His musical pedigree has never been in much doubt. Flitting effortlessly between different genres, he has been credited with creating the Eighties sound broadly described as New Wave, fusing punk influences with electronic, ska and funk sounds.

He has not been permanently based in the UK since around 1982, spending most of his time on the east coast of America.

He had to salvage his reputation in the US at the end of the Seventies after details of a drunken argument in a Holiday Inn in Ohio were leaked. Having apparently described the soul legend James Brown as "a jive-ass nigger", he summoned the New York media to a press conference to apologise, but for a short time his album sales in America were significantly hit.

He has been married three times, first to Mary Burgoyne in 1974, with whom he had a son, and then in 1986 to Cait O'Riordan, the bassist for The Pogues. The couple split at the end of 2002, and by May 2003 he was engaged to Krall. The birth last year of twin sons led to an uncharacteristically jovial declaration: "I'm definitely, unashamedly happy".
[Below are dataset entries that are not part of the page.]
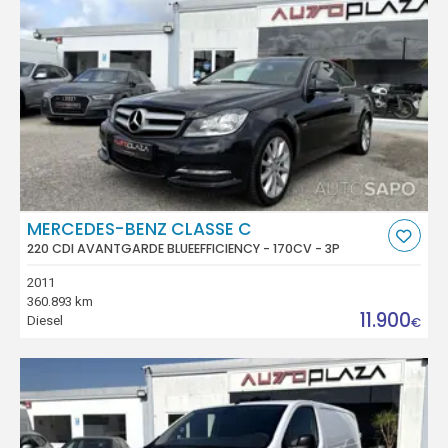
MERCEDES-BENZ CLASSE C
220 CDI AVANTGARDE BLUEEFFICIENCY - 170CV - 3P
2011
360.893 km
11.900
Diesel
€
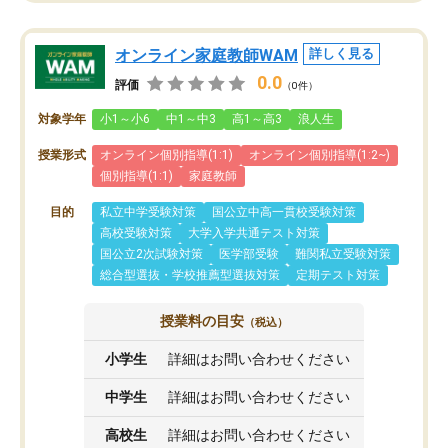
オンライン家庭教師WAM
詳しく見る
0.0
評価
（0件）
対象学年
小1～小6
中1～中3
高1～高3
浪人生
授業形式
オンライン個別指導(1:1)
オンライン個別指導(1:2~)
個別指導(1:1)
家庭教師
目的
私立中学受験対策
国公立中高一貫校受験対策
高校受験対策
大学入学共通テスト対策
国公立2次試験対策
医学部受験
難関私立受験対策
総合型選抜・学校推薦型選抜対策
定期テスト対策
授業料の目安
（税込）
小学生
詳細はお問い合わせください
中学生
詳細はお問い合わせください
高校生
詳細はお問い合わせください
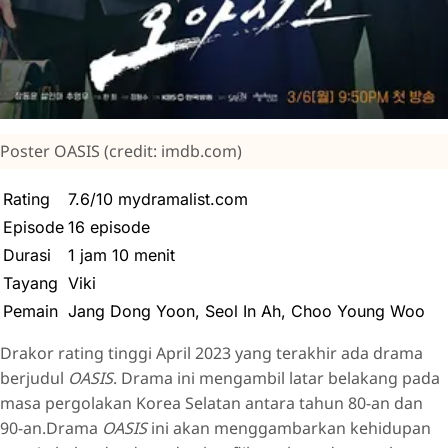
Poster OASIS (credit: imdb.com)
Rating
7.6/10 mydramalist.com
Episode
16 episode
Durasi
1 jam 10 menit
Tayang
Viki
Pemain
Jang Dong Yoon, Seol In Ah, Choo Young Woo
Drakor rating tinggi April 2023 yang terakhir ada drama
berjudul
OASIS
. Drama ini mengambil latar belakang pada
masa pergolakan Korea Selatan antara tahun 80-an dan
90-an.Drama
OASIS
ini akan menggambarkan kehidupan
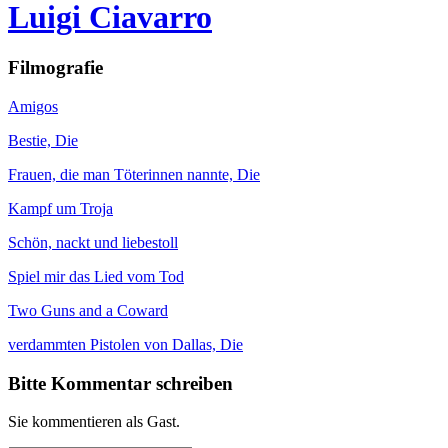
Luigi Ciavarro
Filmografie
Amigos
Bestie, Die
Frauen, die man Töterinnen nannte, Die
Kampf um Troja
Schön, nackt und liebestoll
Spiel mir das Lied vom Tod
Two Guns and a Coward
verdammten Pistolen von Dallas, Die
Bitte Kommentar schreiben
Sie kommentieren als Gast.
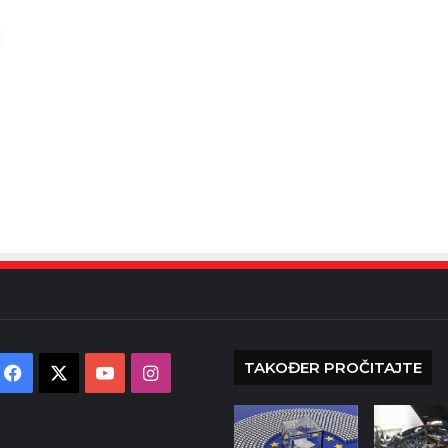
TAKOĐER PROČITAJTE
Facebook
X
YouTube
Instagram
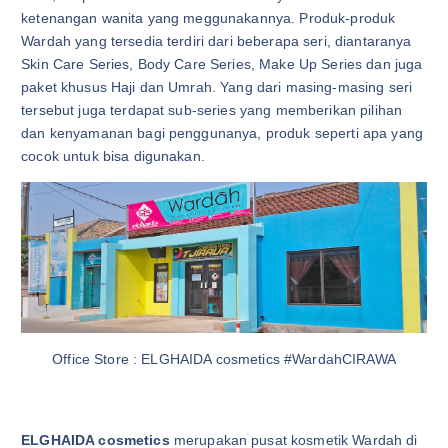
ketenangan wanita yang meggunakannya. Produk-produk
Wardah yang tersedia terdiri dari beberapa seri, diantaranya
Skin Care Series, Body Care Series, Make Up Series dan juga
paket khusus Haji dan Umrah. Yang dari masing-masing seri
tersebut juga terdapat sub-series yang memberikan pilihan
dan kenyamanan bagi penggunanya, produk seperti apa yang
cocok untuk bisa digunakan.
Office Store : ELGHAIDA cosmetics #WardahCIRAWA
ELGHAIDA cosmetics
merupakan pusat kosmetik Wardah di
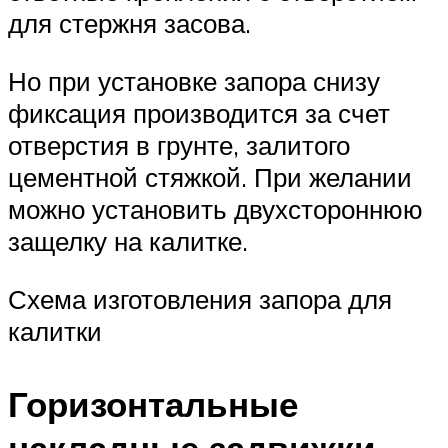
для стержня засова.
Но при установке запора снизу
фиксация производится за счет
отверстия в грунте, залитого
цементной стяжкой. При желании
можно установить двухстороннюю
защелку на калитке.
Схема изготовления запора для
калитки
Горизонтальные
накладные задвижки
Other expats with attitude

Billy Connolly

Moved to Los Angeles with his wife Pamela in 1992. He briefly moved back to Aberdeenshire in 2005, but within a year decided to move to New York. The shaggy-haired comedian has relentlessly poured scorn on his native Scotland. Connolly, 64, offended fellow Glaswegians by announcing: "The great thing about Glasgow is that if there's a nuclear attack it'll look exactly the same afterwards".

Tina Brown

Moved to the US in May 1983 as an editorial adviser to Vanity Fair, and chose to stay after being offered the job of editor-in-chief in January 1984.

Brown, 53, says England in the Seventies was a deeply dispiriting place. "I was profoundly tired of being in an era where everything was going to hell in a handcart."

Sarah Ferguson, Duchess of York

Moved to US in 1996 to escape hounding by the British press. "I love the fact that Americans embrace me", she said. "They have given me my life back".